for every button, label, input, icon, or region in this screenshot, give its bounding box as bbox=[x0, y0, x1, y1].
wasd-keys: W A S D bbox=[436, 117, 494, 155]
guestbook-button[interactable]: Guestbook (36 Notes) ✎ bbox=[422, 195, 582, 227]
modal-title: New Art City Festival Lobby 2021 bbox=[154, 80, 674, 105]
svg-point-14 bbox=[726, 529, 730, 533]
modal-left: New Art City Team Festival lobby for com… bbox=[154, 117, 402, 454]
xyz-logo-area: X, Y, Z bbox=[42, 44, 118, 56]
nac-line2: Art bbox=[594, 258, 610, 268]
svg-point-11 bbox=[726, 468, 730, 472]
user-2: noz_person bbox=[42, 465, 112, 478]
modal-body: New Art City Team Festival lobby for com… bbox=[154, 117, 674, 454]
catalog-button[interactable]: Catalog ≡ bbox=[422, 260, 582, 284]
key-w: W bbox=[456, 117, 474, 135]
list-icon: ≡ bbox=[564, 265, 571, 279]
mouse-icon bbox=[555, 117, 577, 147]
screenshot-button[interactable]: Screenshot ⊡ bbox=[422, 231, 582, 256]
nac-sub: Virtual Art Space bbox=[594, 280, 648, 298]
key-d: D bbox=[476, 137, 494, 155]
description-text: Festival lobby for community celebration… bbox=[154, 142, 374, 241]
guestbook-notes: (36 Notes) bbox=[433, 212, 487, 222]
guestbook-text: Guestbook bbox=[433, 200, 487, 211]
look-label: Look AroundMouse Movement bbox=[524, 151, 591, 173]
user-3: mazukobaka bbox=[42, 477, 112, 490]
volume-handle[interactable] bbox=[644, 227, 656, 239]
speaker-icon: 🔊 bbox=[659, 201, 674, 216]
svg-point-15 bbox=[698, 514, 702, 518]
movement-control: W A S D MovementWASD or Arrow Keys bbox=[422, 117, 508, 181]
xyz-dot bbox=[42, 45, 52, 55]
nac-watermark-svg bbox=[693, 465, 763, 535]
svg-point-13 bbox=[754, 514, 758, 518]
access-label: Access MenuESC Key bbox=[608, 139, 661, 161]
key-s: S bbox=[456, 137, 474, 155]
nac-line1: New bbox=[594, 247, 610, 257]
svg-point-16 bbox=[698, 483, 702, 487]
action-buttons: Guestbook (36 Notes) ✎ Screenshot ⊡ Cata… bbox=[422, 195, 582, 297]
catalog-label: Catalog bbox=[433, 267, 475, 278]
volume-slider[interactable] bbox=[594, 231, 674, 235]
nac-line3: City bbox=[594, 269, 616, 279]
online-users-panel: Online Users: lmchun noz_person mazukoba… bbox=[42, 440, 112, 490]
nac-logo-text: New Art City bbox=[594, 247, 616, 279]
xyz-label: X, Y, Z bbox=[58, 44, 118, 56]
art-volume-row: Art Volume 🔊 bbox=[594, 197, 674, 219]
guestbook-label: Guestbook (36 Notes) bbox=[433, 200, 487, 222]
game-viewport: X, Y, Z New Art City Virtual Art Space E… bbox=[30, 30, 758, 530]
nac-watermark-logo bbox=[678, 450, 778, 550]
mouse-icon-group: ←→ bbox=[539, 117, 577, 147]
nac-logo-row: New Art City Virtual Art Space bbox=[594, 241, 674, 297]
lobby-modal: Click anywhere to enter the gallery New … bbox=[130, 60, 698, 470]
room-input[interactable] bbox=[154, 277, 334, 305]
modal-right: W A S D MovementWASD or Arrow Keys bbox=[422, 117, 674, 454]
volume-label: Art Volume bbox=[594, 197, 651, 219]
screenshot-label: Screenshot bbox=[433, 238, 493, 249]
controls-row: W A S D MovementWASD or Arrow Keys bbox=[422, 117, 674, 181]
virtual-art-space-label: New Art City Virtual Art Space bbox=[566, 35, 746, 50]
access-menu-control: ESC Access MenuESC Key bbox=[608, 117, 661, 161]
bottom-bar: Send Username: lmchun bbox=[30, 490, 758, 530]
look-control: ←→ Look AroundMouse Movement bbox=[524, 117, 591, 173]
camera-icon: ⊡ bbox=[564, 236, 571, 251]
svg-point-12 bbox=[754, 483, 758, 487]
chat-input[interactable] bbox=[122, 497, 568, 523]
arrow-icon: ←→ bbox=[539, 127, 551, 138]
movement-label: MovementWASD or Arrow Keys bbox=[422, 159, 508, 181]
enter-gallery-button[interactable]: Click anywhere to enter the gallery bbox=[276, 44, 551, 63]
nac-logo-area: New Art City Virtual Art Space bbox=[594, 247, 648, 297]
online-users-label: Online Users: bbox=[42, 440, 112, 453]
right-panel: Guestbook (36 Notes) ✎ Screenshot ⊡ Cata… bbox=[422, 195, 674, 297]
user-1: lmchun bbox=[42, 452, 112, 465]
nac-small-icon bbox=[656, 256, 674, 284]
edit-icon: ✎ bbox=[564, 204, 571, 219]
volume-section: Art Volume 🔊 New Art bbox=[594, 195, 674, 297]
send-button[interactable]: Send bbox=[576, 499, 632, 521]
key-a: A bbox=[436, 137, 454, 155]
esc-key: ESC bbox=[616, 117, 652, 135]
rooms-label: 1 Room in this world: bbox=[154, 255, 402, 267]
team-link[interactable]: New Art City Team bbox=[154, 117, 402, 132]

________________________________________

• **Required action**:
Write the data out again. Match it exactly.

• **Answer space**:
for every button, label, input, icon, or region in this screenshot, give its bounding box as bbox=[x0, y0, x1, y1].
wasd-keys: W A S D bbox=[436, 117, 494, 155]
guestbook-button[interactable]: Guestbook (36 Notes) ✎ bbox=[422, 195, 582, 227]
modal-title: New Art City Festival Lobby 2021 bbox=[154, 80, 674, 105]
svg-point-14 bbox=[726, 529, 730, 533]
modal-left: New Art City Team Festival lobby for com… bbox=[154, 117, 402, 454]
xyz-logo-area: X, Y, Z bbox=[42, 44, 118, 56]
nac-line2: Art bbox=[594, 258, 610, 268]
svg-point-11 bbox=[726, 468, 730, 472]
user-2: noz_person bbox=[42, 465, 112, 478]
modal-body: New Art City Team Festival lobby for com… bbox=[154, 117, 674, 454]
catalog-button[interactable]: Catalog ≡ bbox=[422, 260, 582, 284]
key-w: W bbox=[456, 117, 474, 135]
list-icon: ≡ bbox=[564, 265, 571, 279]
mouse-icon bbox=[555, 117, 577, 147]
screenshot-button[interactable]: Screenshot ⊡ bbox=[422, 231, 582, 256]
nac-sub: Virtual Art Space bbox=[594, 280, 648, 298]
key-d: D bbox=[476, 137, 494, 155]
description-text: Festival lobby for community celebration… bbox=[154, 142, 374, 241]
guestbook-notes: (36 Notes) bbox=[433, 212, 487, 222]
guestbook-text: Guestbook bbox=[433, 200, 487, 211]
look-label: Look AroundMouse Movement bbox=[524, 151, 591, 173]
user-3: mazukobaka bbox=[42, 477, 112, 490]
volume-handle[interactable] bbox=[644, 227, 656, 239]
speaker-icon: 🔊 bbox=[659, 201, 674, 216]
svg-point-15 bbox=[698, 514, 702, 518]
movement-control: W A S D MovementWASD or Arrow Keys bbox=[422, 117, 508, 181]
xyz-dot bbox=[42, 45, 52, 55]
nac-watermark-svg bbox=[693, 465, 763, 535]
svg-point-13 bbox=[754, 514, 758, 518]
access-label: Access MenuESC Key bbox=[608, 139, 661, 161]
key-s: S bbox=[456, 137, 474, 155]
nac-line1: New bbox=[594, 247, 610, 257]
svg-point-16 bbox=[698, 483, 702, 487]
action-buttons: Guestbook (36 Notes) ✎ Screenshot ⊡ Cata… bbox=[422, 195, 582, 297]
catalog-label: Catalog bbox=[433, 267, 475, 278]
volume-slider[interactable] bbox=[594, 231, 674, 235]
nac-line3: City bbox=[594, 269, 616, 279]
online-users-panel: Online Users: lmchun noz_person mazukoba… bbox=[42, 440, 112, 490]
nac-logo-text: New Art City bbox=[594, 247, 616, 279]
xyz-label: X, Y, Z bbox=[58, 44, 118, 56]
art-volume-row: Art Volume 🔊 bbox=[594, 197, 674, 219]
guestbook-label: Guestbook (36 Notes) bbox=[433, 200, 487, 222]
game-viewport: X, Y, Z New Art City Virtual Art Space E… bbox=[30, 30, 758, 530]
nac-watermark-logo bbox=[678, 450, 778, 550]
mouse-icon-group: ←→ bbox=[539, 117, 577, 147]
nac-logo-row: New Art City Virtual Art Space bbox=[594, 241, 674, 297]
lobby-modal: Click anywhere to enter the gallery New … bbox=[130, 60, 698, 470]
room-input[interactable] bbox=[154, 277, 334, 305]
modal-right: W A S D MovementWASD or Arrow Keys bbox=[422, 117, 674, 454]
volume-label: Art Volume bbox=[594, 197, 651, 219]
screenshot-label: Screenshot bbox=[433, 238, 493, 249]
controls-row: W A S D MovementWASD or Arrow Keys bbox=[422, 117, 674, 181]
virtual-art-space-label: New Art City Virtual Art Space bbox=[566, 35, 746, 50]
access-menu-control: ESC Access MenuESC Key bbox=[608, 117, 661, 161]
bottom-bar: Send Username: lmchun bbox=[30, 490, 758, 530]
look-control: ←→ Look AroundMouse Movement bbox=[524, 117, 591, 173]
camera-icon: ⊡ bbox=[564, 236, 571, 251]
svg-point-12 bbox=[754, 483, 758, 487]
chat-input[interactable] bbox=[122, 497, 568, 523]
arrow-icon: ←→ bbox=[539, 127, 551, 138]
movement-label: MovementWASD or Arrow Keys bbox=[422, 159, 508, 181]
enter-gallery-button[interactable]: Click anywhere to enter the gallery bbox=[276, 44, 551, 63]
nac-logo-area: New Art City Virtual Art Space bbox=[594, 247, 648, 297]
online-users-label: Online Users: bbox=[42, 440, 112, 453]
right-panel: Guestbook (36 Notes) ✎ Screenshot ⊡ Cata… bbox=[422, 195, 674, 297]
user-1: lmchun bbox=[42, 452, 112, 465]
nac-small-icon bbox=[656, 256, 674, 284]
edit-icon: ✎ bbox=[564, 204, 571, 219]
volume-section: Art Volume 🔊 New Art bbox=[594, 195, 674, 297]
send-button[interactable]: Send bbox=[576, 499, 632, 521]
key-a: A bbox=[436, 137, 454, 155]
esc-key: ESC bbox=[616, 117, 652, 135]
rooms-label: 1 Room in this world: bbox=[154, 255, 402, 267]
team-link[interactable]: New Art City Team bbox=[154, 117, 402, 132]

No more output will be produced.